Different from other frameworks, LocalRQA features methods to locally train/test your RQA system using methods curated from the latest research. We thus provide a large collection of training and (automatic) evaluation methods to help users easily develop new RQA systems. For a list of supported training algorithms, please refer to our documentation website.

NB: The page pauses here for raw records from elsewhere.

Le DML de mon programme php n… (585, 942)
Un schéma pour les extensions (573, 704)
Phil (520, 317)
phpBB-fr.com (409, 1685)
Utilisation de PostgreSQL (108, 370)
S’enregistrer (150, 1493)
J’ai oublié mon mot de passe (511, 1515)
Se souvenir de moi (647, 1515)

As a simple example, below is an example script using simple SFT to train mistralai/Mistral-7B-Instruct-v0.2:

python scripts/train/qa_llm/train_w_gt.py \
--use_flash_attention true \
--per_device_train_batch_size 4 \
--per_device_eval_batch_size 4 \
--deepspeed scripts/train/ds_config.json \
--learning_rate 5e-6 \
--num_train_epochs 2 \
--gradient_accumulation_steps 2 \
--bf16 true \
--model_name_or_path mistralai/Mistral-7B-Instruct-v0.2 \
--assistant_prefix [/INST] \
--user_prefix "<s>[INST]" \
--sep_user " " \
--sep_sys "</s>" \
--eval_embedding_model intfloat/e5-base-v2 \
--logging_steps 10 \
--eval_steps 30 \
--save_steps 30 \
--output_dir model_checkpoints/databricks_exp \
--run_group databricks \
--train_file example/databricks/processed/train_w_qa.jsonl \
--eval_file example/databricks/processed/eval_w_qa.jsonl \
--test_file example/databricks/processed/test_w_qa.jsonl \
--full_dataset_file_path example/databricks/database/databricks.pkl \
--full_dataset_index_path example/databricks/database/index

Deploy your RQA System

LocalRQA provides two methods to showcase your RQA system to external users: 1) a static evaluation webpage where users can directly assess the system’s performance using a test dataset, or 2) an interactive chat webpage where users can chat with the system and provide feedback for each generated response.

Static Evaluation Webpage

To evaluate the first 50 predictions from a prediction file (e.g., produced by our training/evaluation script), run:

python local_rqa.serve.gradio_static_server.py \
--file_path <path/to/your/test-predictions.jsonl> /
--include_idx 1-50

Interactive Chat Webpage

To host your model and launch an interactive chat webpage, you will need to start a model worker (hosting your models), and a model controller (dealing with user requests):

run python open_rqa.serve.controller.py

launch your customized RQA system(s):

export CUDA_VISIBLE_DEVICES=0
python open_rqa.serve.model_worker.py \
--document_path example/databricks/database/databricks.pkl \
--index_path example/databricks/database/e5-v2-index \
--embedding_model_name_or_path intfloat/e5-base-v2 \
--qa_model_name_or_path lmsys/vicuna-7b-v1.5 \
--model_id simple_rqa

To do a quick test to see if the above is working, try python local_rqa.serve.test_message.py --model_id simple_rqa
Launch your demo page!
```
python local_rqa.serve.gradio_web_server.py \
--model_id simple_rqa \
--example "What is DBFS? What can it do?" \
--example "What is INVALID_ARRAY_INDEX?"
```
where the --model_id simple_rqa is to let the controller know which model this demo page is for, and the --example are the example questions that will be shown on the demo page.

For more details on model serving, please refer to our documentation website.